18 In Memory Database


18 In Memory Database 2015

In memory database perform most of their operations on data stored in computer memory. Many products support hybrid modes where some data is stored in memory and other data stored on disk. For persistence data is usually written back to disk at some point, although this too is becoming faster as SSD is increasingly used. Performance is the big advantage of these databases, and as memory becomes cheaper and servers address a terabyte and more of memory, so in-memory databases will become more commonly used. SAP, IBM and Oracle all have in-memory databases and have not been explicitly listed below – they will mainly be of interest to larger organisations with investments in the respective technologies.

Aerospike open source, NoSQL database, is a clustered and distributed database optimized for reliable, high performance in-memory use. Its primary key focus delivers scalable and robust no-single-point-of-failure clustering. Rich APIs include mem- cached’s CAS interfaces, schemaless types, in-database operations like increment, synchronous secondary indexes, efficient very large lists and maps, and expressive APIs for languages like Node.js, Java, Scala, PHP, C, C#, Go, and more. By also supporting analytics queries, real-time MapReduce, and in-database computation with user-defined functions, Aerospike provides rich database primitives.

Its use of Flash and SSD technology brings Redis-like in-memory performance to persistent, large-scale datasets, while also supporting RAM datasets. Cloud integration provides Aerospike performance and robustness in high scale environments like Amazon EC2, Google Compute, Internap, GoGrid, and others.

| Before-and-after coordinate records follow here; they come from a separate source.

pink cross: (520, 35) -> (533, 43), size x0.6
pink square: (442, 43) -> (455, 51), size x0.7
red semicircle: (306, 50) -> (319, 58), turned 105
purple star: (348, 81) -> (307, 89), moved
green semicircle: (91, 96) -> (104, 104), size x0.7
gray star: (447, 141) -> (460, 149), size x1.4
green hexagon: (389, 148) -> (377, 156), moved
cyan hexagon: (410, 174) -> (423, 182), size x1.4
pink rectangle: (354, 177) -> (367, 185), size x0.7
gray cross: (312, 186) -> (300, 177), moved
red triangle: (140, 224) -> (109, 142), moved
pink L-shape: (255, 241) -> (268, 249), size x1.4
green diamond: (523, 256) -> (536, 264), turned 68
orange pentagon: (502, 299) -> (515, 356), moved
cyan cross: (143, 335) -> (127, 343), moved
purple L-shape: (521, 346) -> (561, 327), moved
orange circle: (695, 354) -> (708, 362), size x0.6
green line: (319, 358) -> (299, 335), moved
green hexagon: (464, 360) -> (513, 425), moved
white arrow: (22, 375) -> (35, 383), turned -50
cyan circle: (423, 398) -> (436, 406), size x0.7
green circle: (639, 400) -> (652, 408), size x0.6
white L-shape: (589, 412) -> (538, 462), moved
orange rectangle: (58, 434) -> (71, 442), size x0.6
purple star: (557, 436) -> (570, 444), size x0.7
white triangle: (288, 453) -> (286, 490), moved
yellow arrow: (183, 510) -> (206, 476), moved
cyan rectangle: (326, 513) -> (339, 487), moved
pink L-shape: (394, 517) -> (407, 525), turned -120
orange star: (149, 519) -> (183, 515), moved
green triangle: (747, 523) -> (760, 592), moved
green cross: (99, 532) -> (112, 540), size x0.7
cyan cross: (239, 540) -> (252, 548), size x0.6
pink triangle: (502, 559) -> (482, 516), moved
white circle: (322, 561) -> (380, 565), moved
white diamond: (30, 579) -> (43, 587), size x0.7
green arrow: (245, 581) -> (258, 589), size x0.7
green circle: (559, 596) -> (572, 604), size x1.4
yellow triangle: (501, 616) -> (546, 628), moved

Altibase provides two versions of its database technology – Altibase HDB (hybrid database) and Altibase XDB (Extreme In-Memory Database). Altibase HDB combines in-memory with on-disk processing and the option to operate exclusively in either mode, or as a hybrid. It supports stored procedures, triggers, record level locking, multi-version concurrency control and a variety of database connectivity standards (ODBC, JDBC .Net Provider, OLE DB, CLI). Compatible with all standard interfaces and programming languages (Java, C/C++, Precompiler, PHP, PERL, etc), and loaded with an abundance of tools and utilities for ease-of-use and enhanced productivity. Altibase XDB has been clocked at 1.5 million TPS and operates exclusively in-memory. It supports Direct Attach mode for extreme speed and Direct Call Interface for the highest speeds. A broad range of SQL standards are supported and is compatible with all standard interfaces and programming languages (Java, C/C++, Precompiler, PHP, PERL, etc). As with the HDB version it supports triggers, stored procedures, record level locking, and is ACID compliant.

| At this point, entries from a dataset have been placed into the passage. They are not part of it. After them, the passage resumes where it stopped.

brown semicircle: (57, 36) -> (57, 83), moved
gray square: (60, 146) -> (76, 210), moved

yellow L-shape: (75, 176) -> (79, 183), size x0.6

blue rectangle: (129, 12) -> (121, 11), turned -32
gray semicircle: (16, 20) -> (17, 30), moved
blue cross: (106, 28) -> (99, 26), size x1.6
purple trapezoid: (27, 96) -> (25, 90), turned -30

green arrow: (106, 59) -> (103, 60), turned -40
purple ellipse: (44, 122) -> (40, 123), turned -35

EXASolution in-memory columnar database has repeatedly set the performance benchmark according to the TPC-H benchmarks. It also comes with a SQL interface, and provides SQL-based BI and data integration tools via EXASOL support for ODBC, JDBC, MDX, and ADO.net. There are many integration mechanisms, including support for programming languages (Java, R, Python, Lua), NoSQL technologies such as Hadoop, OLAP Cube technologies using MDX, SAP CRM integration, geospatial functions and a “Skyline” analytic function for multi-criterion decision making.

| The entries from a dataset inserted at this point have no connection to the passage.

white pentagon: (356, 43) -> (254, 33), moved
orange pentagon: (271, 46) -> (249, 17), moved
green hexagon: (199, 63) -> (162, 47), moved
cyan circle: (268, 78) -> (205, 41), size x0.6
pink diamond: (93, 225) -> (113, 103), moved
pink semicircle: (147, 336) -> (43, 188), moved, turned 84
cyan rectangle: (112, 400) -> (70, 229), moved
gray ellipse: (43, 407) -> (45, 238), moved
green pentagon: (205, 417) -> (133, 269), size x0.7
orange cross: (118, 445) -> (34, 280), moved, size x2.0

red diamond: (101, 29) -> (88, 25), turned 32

eXtremeDB in-Memory Database System embedded database is McObject’s core product: a fast database management system, designed for performance, with a strict memory-based architecture and direct data manipulation. Storing and manipulating data in exactly the form used by the application removes overheads associated with caching and translation. Typical read and write accesses are at the level of a few microseconds, or less. The engine is reentrant, allowing for multiple execution threads, with transactions supporting the ACID properties, assuring transaction and data integrity. It comes in several flavours including:

  • eXtremeDB In-Memory Database System – for real-time applications with small footprint. Ideal for embedding in to equipment such as set top boxes, telecom equipment etc.
  • eXtremeDB Fusion combines on-disk and in-memory data storage in a single embedded database system, so developers can optimize applications for speed and persistence, while adopting the most cost-effective and physical space-conserving data storage.
  • eXtremeDB Financial Edition meets the demanding performance and reliability needs of capital markets systems (algorithmic trading, risk management, etc.). Specialized features include columnar data layout, to accelerate management of time series data (market data); a library of vector-based statistical functions; and GUI-based performance monitoring provided as an application programming interface (API).
  • eXtremeDB Cluster is McObject’s distributed real-time database system. It manages databases across multiple hardware nodes, enabling two or more servers to share the workload. It dramatically increases available net processing power, reduces system expansion costs, and delivers a more scalable and reliable database solution.
  • eXtremeDB High Availability (HA) Edition – High Availability enables deployment of two or more synchronized embedded databases within separate hardware instances using communication channels implemented over standard or proprietary protocols.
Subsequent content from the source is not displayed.